The real issue is whether you feel confident enough about your knowledge of investing to choose the mutual funds that will go into your respective accounts.
Just to be clear, we're not talking rocket science here. To be a successful investor, you don't have to be able to pick the best funds around. Indeed, it's impossible to know what funds will perform the best in the future, so that's an unrealistic standard. All you really need to be able to do is choose funds that have a reasonable shot at solid performance. If you find funds that end up doing much better, great.
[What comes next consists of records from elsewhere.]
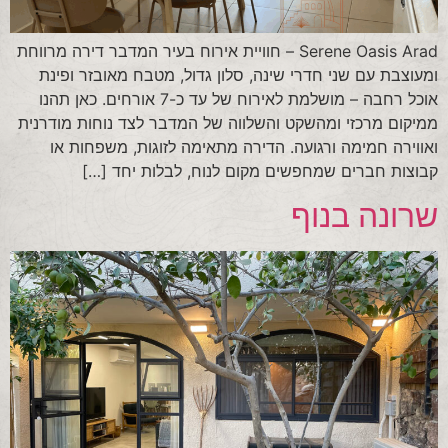
Serene Oasis Arad – חוויית אירוח בעיר המדבר דירה מרווחת
ומעוצבת עם שני חדרי שינה, סלון גדול, מטבח מאובזר ופינת
אוכל רחבה – מושלמת לאירוח של עד כ-7 אורחים. כאן תהנו
ממיקום מרכזי ומהשקט והשלווה של המדבר לצד נוחות מודרנית
ואווירה חמימה ורגועה. הדירה מתאימה לזוגות, משפחות או
קבוצות חברים שמחפשים מקום לנוח, לבלות יחד […]
שרונה בנוף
But as long as your funds perform in line or maybe a bit better than their peers, you'll do fine.
So if you're comfortable enough to take on that task, I don't see any reason why you can't work by phone (or face to face if that's an option) with the representative of a no-load mutual fund firm, which is a company that doesn't charge sales commissions and sells its funds directly to the public. That could be one of the big companies like Fidelity, Vanguard, T. Rowe Price or American Century (just to name a few), or it could be one of the smaller no-load companies for that matter. (For a list of no-load companies, click here.)
Frankly, finding decent funds isn't all that hard and doesn't require that much work. You can start by reading our Money 101 lessons on Investing In Mutual Funds. While you're at it, read the lesson on Asset Allocation too since it will tell you how to combine funds into a coherent portfolio.
That done, you can start looking for funds you might invest in by checking out the Money 70, which is Money Magazine's list of elite recommended funds. You can narrow down the potential candidates even further by going to the index funds on the list.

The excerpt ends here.